## Exercise
Look below for the line that has "الاستمرار. زيادة العروض". Set down the lines from there through the line that has "Tipo Documento", exactly as written.

## Material to process
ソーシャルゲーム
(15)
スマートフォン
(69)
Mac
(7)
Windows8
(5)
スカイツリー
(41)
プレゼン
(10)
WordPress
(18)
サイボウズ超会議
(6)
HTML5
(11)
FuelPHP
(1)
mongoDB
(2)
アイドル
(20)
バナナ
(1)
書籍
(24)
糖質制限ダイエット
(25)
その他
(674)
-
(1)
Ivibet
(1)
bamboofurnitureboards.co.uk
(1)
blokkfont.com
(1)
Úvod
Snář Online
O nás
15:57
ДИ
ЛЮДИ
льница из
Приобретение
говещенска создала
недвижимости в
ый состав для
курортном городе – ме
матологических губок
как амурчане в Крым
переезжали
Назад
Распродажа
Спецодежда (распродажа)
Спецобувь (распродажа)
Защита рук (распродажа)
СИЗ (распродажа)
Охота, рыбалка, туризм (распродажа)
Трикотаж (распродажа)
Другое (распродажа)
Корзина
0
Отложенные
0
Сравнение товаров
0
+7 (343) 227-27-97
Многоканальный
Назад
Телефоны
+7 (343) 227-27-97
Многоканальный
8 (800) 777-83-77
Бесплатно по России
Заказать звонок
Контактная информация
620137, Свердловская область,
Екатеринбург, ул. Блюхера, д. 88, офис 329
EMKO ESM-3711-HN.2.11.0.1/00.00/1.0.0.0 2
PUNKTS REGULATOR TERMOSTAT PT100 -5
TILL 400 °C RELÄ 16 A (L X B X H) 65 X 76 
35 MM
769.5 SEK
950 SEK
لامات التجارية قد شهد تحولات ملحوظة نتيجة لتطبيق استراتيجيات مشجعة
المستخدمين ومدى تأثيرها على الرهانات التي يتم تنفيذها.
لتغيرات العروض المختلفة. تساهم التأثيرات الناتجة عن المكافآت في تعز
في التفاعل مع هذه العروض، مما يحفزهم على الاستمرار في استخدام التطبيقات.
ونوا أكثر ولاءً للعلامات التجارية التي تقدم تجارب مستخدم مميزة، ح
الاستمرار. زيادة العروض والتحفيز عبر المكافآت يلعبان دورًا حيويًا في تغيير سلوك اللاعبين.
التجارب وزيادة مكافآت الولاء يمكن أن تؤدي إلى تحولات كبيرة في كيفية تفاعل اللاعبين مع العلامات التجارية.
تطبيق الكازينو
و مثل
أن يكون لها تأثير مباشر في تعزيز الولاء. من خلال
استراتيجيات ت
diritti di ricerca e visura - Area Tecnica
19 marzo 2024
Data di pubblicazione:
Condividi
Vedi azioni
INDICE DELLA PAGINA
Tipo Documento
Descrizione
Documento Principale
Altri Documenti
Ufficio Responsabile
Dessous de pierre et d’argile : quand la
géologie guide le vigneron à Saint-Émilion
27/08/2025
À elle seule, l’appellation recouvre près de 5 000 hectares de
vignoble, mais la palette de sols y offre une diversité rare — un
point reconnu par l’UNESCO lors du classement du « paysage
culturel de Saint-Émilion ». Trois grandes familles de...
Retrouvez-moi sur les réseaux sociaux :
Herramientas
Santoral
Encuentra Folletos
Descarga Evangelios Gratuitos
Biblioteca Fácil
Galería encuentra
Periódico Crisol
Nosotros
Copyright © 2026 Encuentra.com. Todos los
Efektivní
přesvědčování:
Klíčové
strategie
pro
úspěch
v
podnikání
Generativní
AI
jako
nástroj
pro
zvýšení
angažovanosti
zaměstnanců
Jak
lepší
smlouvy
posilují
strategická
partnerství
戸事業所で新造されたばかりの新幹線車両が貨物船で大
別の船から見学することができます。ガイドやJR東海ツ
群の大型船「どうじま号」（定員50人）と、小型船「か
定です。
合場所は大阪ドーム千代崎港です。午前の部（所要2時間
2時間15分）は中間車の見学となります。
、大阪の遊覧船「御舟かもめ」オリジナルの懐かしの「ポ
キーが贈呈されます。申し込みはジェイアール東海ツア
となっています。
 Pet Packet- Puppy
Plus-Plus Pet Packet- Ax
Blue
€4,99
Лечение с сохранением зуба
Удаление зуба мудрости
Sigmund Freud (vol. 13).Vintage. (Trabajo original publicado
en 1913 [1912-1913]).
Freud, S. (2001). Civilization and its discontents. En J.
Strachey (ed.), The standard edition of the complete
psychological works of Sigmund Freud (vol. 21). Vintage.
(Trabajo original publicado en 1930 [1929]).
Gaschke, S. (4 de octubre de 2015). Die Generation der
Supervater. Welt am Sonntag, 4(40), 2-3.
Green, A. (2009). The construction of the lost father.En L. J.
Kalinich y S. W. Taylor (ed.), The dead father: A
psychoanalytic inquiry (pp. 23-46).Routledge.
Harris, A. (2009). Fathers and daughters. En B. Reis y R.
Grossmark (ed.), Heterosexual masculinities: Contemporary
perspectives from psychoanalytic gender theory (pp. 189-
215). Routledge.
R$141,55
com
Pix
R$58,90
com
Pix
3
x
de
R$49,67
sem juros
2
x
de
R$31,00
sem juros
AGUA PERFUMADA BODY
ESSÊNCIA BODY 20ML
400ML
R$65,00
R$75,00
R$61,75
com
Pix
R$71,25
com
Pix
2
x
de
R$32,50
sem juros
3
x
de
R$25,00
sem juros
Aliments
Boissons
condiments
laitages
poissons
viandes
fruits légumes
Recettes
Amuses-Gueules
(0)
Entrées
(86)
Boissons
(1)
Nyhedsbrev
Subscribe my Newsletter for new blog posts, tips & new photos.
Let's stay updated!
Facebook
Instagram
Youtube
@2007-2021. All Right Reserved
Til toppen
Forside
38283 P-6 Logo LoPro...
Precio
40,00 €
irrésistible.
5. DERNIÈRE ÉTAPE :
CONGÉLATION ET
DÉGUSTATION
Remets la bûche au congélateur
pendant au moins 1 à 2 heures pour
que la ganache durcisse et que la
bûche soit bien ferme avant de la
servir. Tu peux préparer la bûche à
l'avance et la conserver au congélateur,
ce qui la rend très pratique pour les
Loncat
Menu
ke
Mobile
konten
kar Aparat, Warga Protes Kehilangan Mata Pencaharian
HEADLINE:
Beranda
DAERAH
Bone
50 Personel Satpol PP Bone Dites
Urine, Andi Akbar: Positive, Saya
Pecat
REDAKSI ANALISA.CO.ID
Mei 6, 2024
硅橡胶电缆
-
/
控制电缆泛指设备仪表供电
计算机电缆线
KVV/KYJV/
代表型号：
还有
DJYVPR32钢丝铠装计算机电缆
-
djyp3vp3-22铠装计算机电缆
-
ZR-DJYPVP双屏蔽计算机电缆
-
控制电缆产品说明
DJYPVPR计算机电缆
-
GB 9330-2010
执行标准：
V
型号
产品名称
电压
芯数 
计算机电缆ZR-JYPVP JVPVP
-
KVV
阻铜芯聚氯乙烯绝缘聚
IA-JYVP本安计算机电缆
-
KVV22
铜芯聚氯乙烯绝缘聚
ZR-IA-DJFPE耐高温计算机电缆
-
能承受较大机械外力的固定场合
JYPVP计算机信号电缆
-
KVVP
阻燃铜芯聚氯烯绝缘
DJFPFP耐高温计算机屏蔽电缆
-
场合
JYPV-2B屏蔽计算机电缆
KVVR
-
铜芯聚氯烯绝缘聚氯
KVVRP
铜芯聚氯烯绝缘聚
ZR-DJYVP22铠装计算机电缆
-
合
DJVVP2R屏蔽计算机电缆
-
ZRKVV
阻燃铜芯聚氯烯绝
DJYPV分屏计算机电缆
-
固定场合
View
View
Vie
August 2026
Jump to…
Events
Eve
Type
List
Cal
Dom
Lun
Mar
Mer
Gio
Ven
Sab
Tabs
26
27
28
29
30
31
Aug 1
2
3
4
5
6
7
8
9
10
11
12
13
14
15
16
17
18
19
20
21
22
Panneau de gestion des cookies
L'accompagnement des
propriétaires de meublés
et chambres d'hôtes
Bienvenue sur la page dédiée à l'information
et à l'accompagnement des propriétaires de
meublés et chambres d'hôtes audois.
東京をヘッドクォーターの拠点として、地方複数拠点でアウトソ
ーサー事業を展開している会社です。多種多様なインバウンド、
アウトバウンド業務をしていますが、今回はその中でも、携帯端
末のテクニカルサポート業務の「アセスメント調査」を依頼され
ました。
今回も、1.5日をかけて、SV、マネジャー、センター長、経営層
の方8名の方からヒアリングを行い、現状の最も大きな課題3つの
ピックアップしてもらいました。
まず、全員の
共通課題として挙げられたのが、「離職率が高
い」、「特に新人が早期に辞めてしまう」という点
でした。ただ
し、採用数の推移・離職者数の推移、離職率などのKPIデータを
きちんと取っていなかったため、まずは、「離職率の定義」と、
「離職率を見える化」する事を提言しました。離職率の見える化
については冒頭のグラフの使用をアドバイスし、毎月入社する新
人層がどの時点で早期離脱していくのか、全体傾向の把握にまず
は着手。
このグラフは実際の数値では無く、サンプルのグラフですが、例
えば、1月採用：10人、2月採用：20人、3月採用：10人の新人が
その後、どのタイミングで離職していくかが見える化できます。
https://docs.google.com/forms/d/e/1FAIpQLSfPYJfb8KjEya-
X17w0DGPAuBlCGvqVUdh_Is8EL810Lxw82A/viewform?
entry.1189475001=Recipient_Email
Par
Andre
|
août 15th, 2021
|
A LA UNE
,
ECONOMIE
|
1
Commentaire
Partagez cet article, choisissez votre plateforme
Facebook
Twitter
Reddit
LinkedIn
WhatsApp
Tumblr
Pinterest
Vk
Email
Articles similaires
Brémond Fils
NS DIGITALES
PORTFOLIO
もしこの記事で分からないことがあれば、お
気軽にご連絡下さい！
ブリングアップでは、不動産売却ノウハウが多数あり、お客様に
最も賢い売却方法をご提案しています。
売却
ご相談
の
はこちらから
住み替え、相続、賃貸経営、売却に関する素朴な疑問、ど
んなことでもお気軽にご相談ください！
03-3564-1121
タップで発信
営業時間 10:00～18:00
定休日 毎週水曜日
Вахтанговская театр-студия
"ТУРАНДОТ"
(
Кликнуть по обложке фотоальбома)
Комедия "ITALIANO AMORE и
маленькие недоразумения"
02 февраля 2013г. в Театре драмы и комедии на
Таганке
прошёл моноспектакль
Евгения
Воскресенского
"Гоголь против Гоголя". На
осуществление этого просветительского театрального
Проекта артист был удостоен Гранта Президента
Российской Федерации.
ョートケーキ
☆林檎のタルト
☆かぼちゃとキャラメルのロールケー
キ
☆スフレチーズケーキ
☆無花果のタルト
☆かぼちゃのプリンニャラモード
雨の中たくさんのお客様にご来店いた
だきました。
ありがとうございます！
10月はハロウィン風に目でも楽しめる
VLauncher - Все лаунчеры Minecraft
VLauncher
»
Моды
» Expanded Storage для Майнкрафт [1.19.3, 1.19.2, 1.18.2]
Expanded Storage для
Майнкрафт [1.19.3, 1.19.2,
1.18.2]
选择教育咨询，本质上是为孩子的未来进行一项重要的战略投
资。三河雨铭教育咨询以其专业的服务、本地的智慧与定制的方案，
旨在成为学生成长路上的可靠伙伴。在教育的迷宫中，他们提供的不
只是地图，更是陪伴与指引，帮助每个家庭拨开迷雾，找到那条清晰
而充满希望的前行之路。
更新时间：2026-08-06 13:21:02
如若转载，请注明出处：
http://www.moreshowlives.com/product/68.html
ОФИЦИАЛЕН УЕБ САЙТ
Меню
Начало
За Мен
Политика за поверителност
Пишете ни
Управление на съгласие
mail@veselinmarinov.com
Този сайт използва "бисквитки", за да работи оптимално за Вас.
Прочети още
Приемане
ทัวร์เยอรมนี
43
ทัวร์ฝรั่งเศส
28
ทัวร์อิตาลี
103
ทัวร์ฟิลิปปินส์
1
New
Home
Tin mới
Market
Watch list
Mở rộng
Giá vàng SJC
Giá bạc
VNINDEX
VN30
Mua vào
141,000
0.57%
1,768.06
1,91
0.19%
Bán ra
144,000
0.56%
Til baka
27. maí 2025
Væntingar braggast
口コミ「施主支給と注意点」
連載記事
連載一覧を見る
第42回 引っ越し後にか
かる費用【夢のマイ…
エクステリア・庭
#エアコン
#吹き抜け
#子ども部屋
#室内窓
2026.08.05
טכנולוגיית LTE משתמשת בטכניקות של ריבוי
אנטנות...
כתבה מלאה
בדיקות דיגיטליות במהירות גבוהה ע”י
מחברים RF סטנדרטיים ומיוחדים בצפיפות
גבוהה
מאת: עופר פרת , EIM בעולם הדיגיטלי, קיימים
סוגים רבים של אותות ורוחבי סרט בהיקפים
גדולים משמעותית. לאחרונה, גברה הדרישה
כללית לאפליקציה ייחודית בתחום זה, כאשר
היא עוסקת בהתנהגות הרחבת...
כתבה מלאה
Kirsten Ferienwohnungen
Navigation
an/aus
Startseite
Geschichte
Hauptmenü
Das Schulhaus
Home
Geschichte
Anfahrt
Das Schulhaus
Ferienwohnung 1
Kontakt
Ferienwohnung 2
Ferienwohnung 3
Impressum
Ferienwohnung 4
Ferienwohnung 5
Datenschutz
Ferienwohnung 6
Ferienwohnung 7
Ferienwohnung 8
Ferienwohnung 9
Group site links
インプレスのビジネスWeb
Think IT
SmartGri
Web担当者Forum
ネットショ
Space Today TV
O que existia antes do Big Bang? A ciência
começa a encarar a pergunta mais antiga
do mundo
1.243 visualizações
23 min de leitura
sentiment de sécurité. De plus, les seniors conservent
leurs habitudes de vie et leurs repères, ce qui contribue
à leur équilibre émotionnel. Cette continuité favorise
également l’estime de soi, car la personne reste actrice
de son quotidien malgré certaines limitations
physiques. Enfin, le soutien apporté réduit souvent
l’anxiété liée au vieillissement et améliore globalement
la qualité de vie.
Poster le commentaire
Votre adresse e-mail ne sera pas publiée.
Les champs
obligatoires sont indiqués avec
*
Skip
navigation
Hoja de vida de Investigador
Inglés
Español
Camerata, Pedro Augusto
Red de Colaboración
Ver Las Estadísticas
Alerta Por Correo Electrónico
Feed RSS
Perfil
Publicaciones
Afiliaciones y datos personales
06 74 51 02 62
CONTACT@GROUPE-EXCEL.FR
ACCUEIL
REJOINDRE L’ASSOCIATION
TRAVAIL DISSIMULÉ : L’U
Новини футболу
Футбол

## Answer to this problem
الاستمرار. زيادة العروض والتحفيز عبر المكافآت يلعبان دورًا حيويًا في تغيير سلوك اللاعبين.
التجارب وزيادة مكافآت الولاء يمكن أن تؤدي إلى تحولات كبيرة في كيفية تفاعل اللاعبين مع العلامات التجارية.
تطبيق الكازينو
و مثل
أن يكون لها تأثير مباشر في تعزيز الولاء. من خلال
استراتيجيات ت
diritti di ricerca e visura - Area Tecnica
19 marzo 2024
Data di pubblicazione:
Condividi
Vedi azioni
INDICE DELLA PAGINA
Tipo Documento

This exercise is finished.